With same-sex divorce, as with opposite-sex divorce, it is unlikely that alimony would be awarded in short-term marriages. For a spouse to win a claim for alimony, he or she would need to show that they had become dependent on the other party’s income and that he or she would be unable to support him or herself. Even then, a court may not be sympathetic and limit the duration of alimony to a short enough period of time to allow the person to get an education or begin searching for a job before cutting them off completely.
Unfortunately, one of the areas that same-sex couples experience the most frustration (and sometimes, devastation) involves child custody matters. Though it would seem that the same rules should apply across the board, legal issues that arise from adoption and surrogacy can add wrinkles to same-sex custody arrangements that are not present in cases of opposite-sex couples and their biological children.
When both are legal parents:
This is the easiest possible scenario and mirrors what happens to opposite-sex couples in South Carolina. For those who have children born into a marriage where parental rights are conferred on the biological as well as non-biological parent or those who jointly adopt a child, things are much simpler. In these cases, both parents have equal rights to see and visit the child. Child-related disputes are handled the same way as in opposite-sex divorces and judges must weigh competing claims between the parents with the best interest of the child. Before the law, parents with legal rights are seen as equal, something that is sadly not always the case.

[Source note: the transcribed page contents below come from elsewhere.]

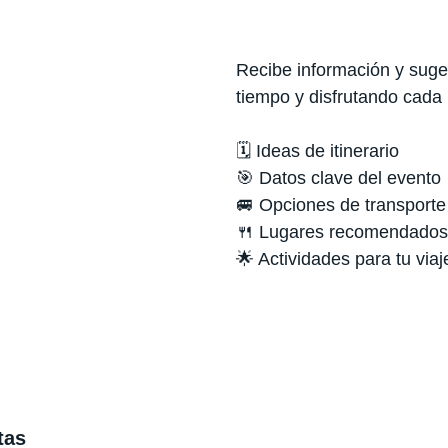
Recibe información y suger
tiempo y disfrutando cada
🗓️ Ideas de itinerario
🎯 Datos clave del evento
🚐 Opciones de transporte
🍴 Lugares recomendados
🌟 Actividades para tu viaj
tas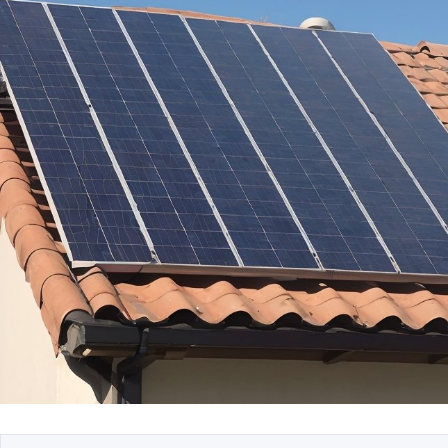
Гостиная: как выбр
зоны отдыха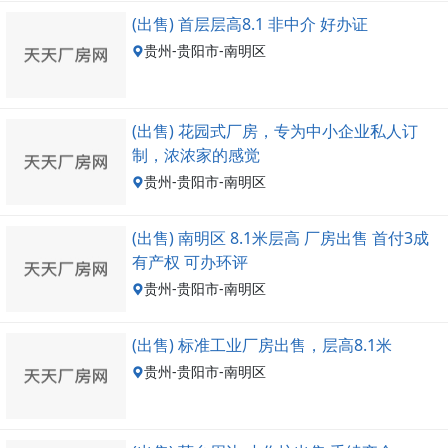
(出售) 首层层高8.1 非中介 好办证
贵州-贵阳市-南明区
(出售) 花园式厂房，专为中小企业私人订
制，浓浓家的感觉
贵州-贵阳市-南明区
(出售) 南明区 8.1米层高 厂房出售 首付3成
有产权 可办环评
贵州-贵阳市-南明区
(出售) 标准工业厂房出售，层高8.1米
贵州-贵阳市-南明区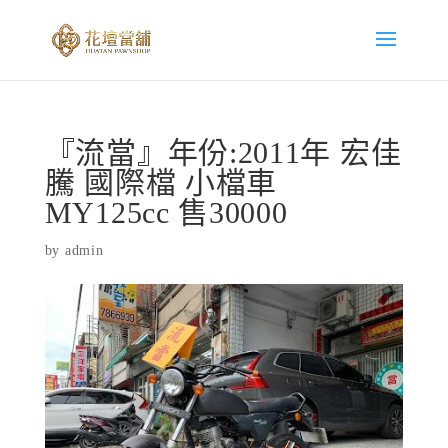
『流當』年份:2011年 宏佳
騰 國際檔 小檔車
MY125cc 售30000
by
admin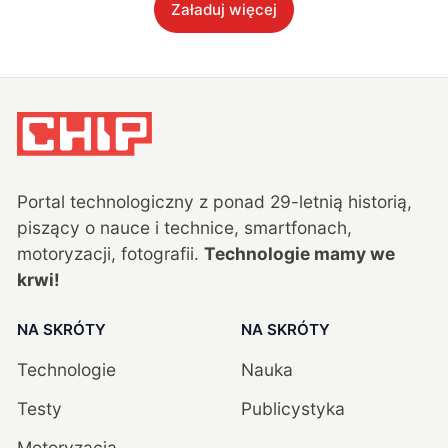
Załaduj więcej
Portal technologiczny z ponad
29
-letnią historią,
piszący o nauce i technice, smartfonach,
motoryzacji, fotografii.
Technologie mamy we
krwi!
NA SKRÓTY
NA SKRÓTY
Technologie
Nauka
Testy
Publicystyka
Motoryzacja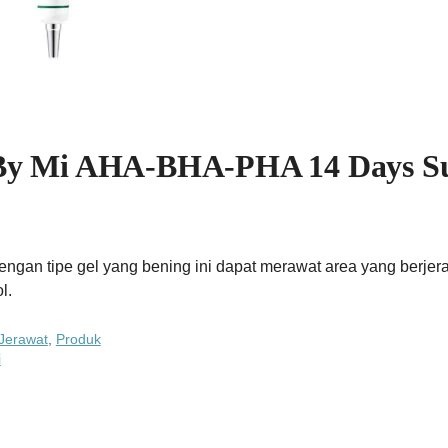
y Mi AHA-BHA-PHA 14 Days Supe
engan tipe gel yang bening ini dapat merawat area yang ber
l.
Jerawat
,
Produk
i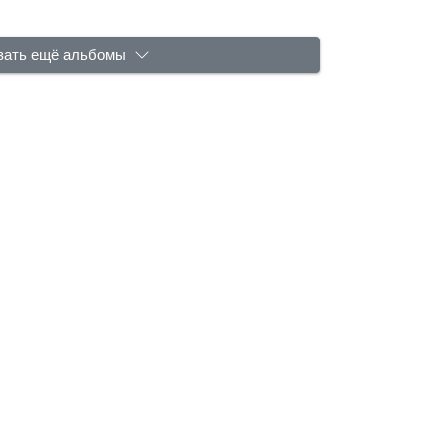
зать ещё альбомы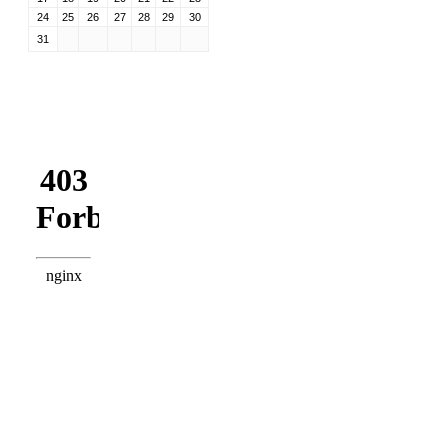
24
25
26
27
28
29
30
31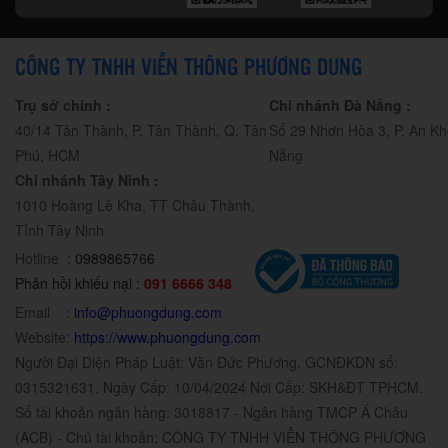
CÔNG TY TNHH VIỄN THÔNG PHƯƠNG DUNG
Trụ sở chính :
Chi nhánh Đà Nẵng :
40/14 Tân Thành, P. Tân Thành, Q. Tân
Số 29 Nhơn Hòa 3, P. An Kh
Phú, HCM
Nẵng
Chi nhánh Tây Ninh :
1010 Hoàng Lê Kha, TT Châu Thành,
Tỉnh Tây Ninh
Hotline :
0989865766
Phản hồi khiếu nại :
091 6666 348
Email :
info@phuongdung.com
Website:
https://www.phuongdung.com
Người Đại Diện Pháp Luật: Văn Đức Phương. GCNĐKDN số:
0315321631. Ngày Cấp: 10/04/2024 Nơi Cấp: SKH&ĐT TPHCM.
Số tài khoản ngân hàng: 3018817 - Ngân hàng TMCP Á Châu
(ACB) - Chủ tài khoản: CÔNG TY TNHH VIỄN THÔNG PHƯƠNG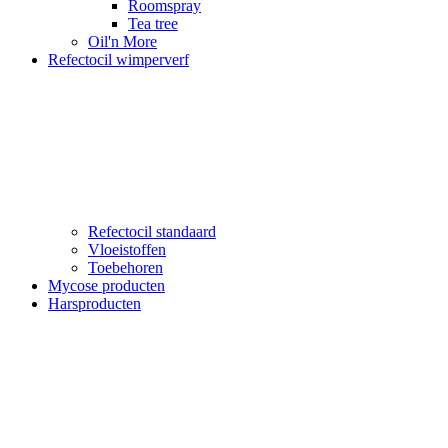
Roomspray
Tea tree
Oil'n More
Refectocil wimperverf
Refectocil standaard
Vloeistoffen
Toebehoren
Mycose producten
Harsproducten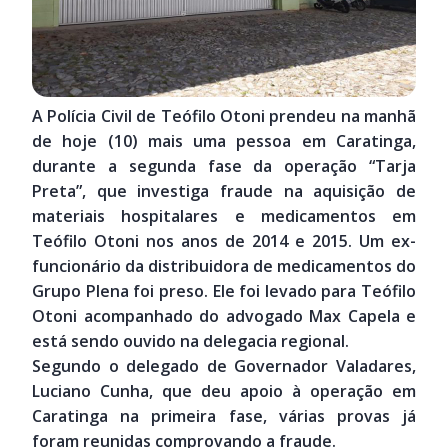
A Polícia Civil de Teófilo Otoni prendeu na manhã
de hoje (10) mais uma pessoa em Caratinga,
durante a segunda fase da operação “Tarja
Preta”, que investiga fraude na aquisição de
materiais hospitalares e medicamentos em
Teófilo Otoni nos anos de 2014 e 2015. Um ex-
funcionário da distribuidora de medicamentos do
Grupo Plena foi preso. Ele foi levado para Teófilo
Otoni acompanhado do advogado Max Capela e
está sendo ouvido na delegacia regional.
Segundo o delegado de Governador Valadares,
Luciano Cunha, que deu apoio à operação em
Caratinga na primeira fase, várias provas já
foram reunidas comprovando a fraude.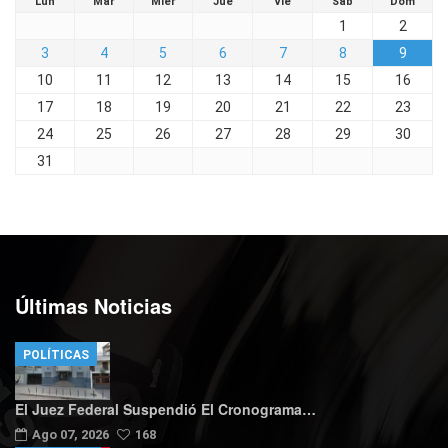
Lun
Mar
Mier
Jue
Vie
Sáb
Dom
1
2
3
4
5
6
7
8
9
10
11
12
13
14
15
16
17
18
19
20
21
22
23
24
25
26
27
28
29
30
31
Últimas Noticias
POLÍTICAS
El Juez Federal Suspendió El Cronograma…
Ago 07, 2026
168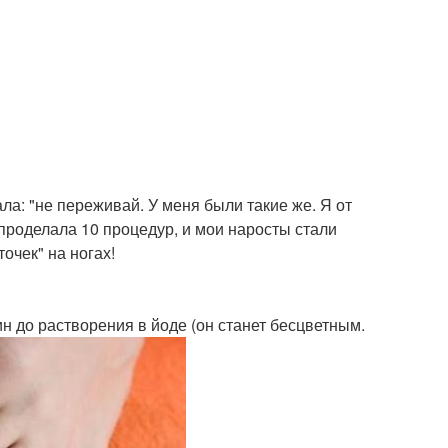
ла: "не переживай. У меня были такие же. Я от
проделала 10 процедур, и мои наросты стали
очек" на ногах!
ин до растворения в йоде (он станет бесцветным.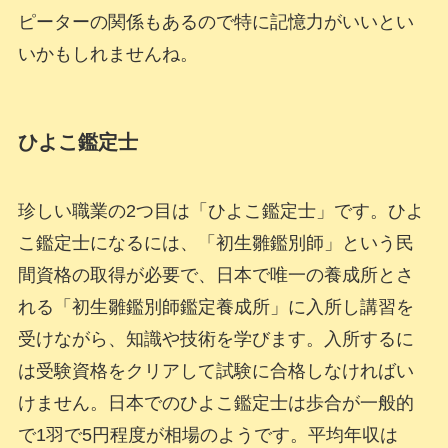
ピーターの関係もあるので特に記憶力がいいとい
いかもしれませんね。
ひよこ鑑定士
珍しい職業の2つ目は「ひよこ鑑定士」です。ひよ
こ鑑定士になるには、「初生雛鑑別師」という民
間資格の取得が必要で、日本で唯一の養成所とさ
れる「初生雛鑑別師鑑定養成所」に入所し講習を
受けながら、知識や技術を学びます。入所するに
は受験資格をクリアして試験に合格しなければい
けません。日本でのひよこ鑑定士は歩合が一般的
で1羽で5円程度が相場のようです。平均年収は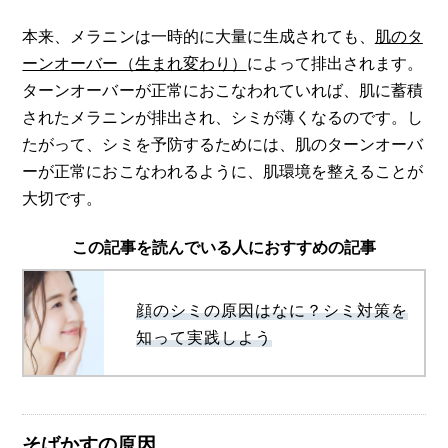
本来、メラニンは一時的に大量に生成されても、
肌のタ
ーンオーバー（生まれ変わり）
によって排出されます。
ターンオーバーが正常におこなわれていれば、肌に蓄積
されたメラニンが排出され、シミが薄くなるのです。し
たがって、シミを予防するためには、肌のターンオーバ
ーが正常におこなわれるように、肌環境を整えることが
大切です。
この記事を読んでいる人におすすめの記事
顔のシミの原因はなに？シミ対策を
知って実践しよう
そばかすの原因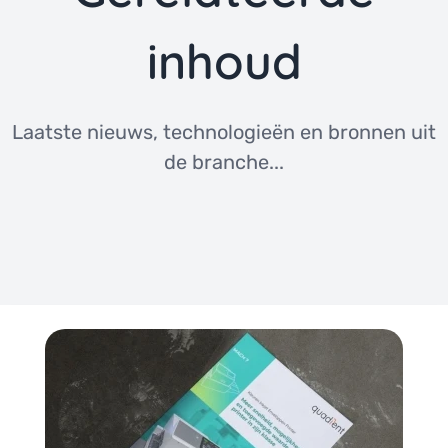
inhoud
Laatste nieuws, technologieën en bronnen uit
de branche...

When only one person is a legal parent:
If only one party is the legal parent, unfortunately, the custody situation becomes much more difficult. This can happen for a variety of reasons, often because only one parent in a same-sex couple is the biological parent or only one party adopted the child initially. In states where second parent-adoption isn’t available, it can be difficult if not impossible for the non-legal parent to assert a custody claim. In many states, second parents are seen as having no rights whatsoever when it comes to the child. That means no claims for legal or physical custody will be considered by a court. Even visitation is often off the table.
More than any other area, it is critical that when it comes to custody issues, same-sex couples seek the advice of an experienced South Carolina family law attorney. The rules can be very complex when it comes to adoption and second-parent rights. The consequence of not seeking legal advice early can be devastating to the parent who never secured proper legal rights and could even result in totally losing contact with a child you considered your own.
Whether child support ultimately is an issue in a same-sex divorce depends almost entirely on whether both parties are recognized as legal parents. If so, then child support will need to be paid in the same way that it is in opposite-sex divorces. South Carolina has published guidelines on the subject and incomes and expenses are plugged into a calculator to determine who is responsible for paying what.
If, however, only one party is recognized as the legal parent, the other will not be seen to have financial responsibility for the child. That means the other party will not be told to contribute money for child support if the child is not legally his or her own.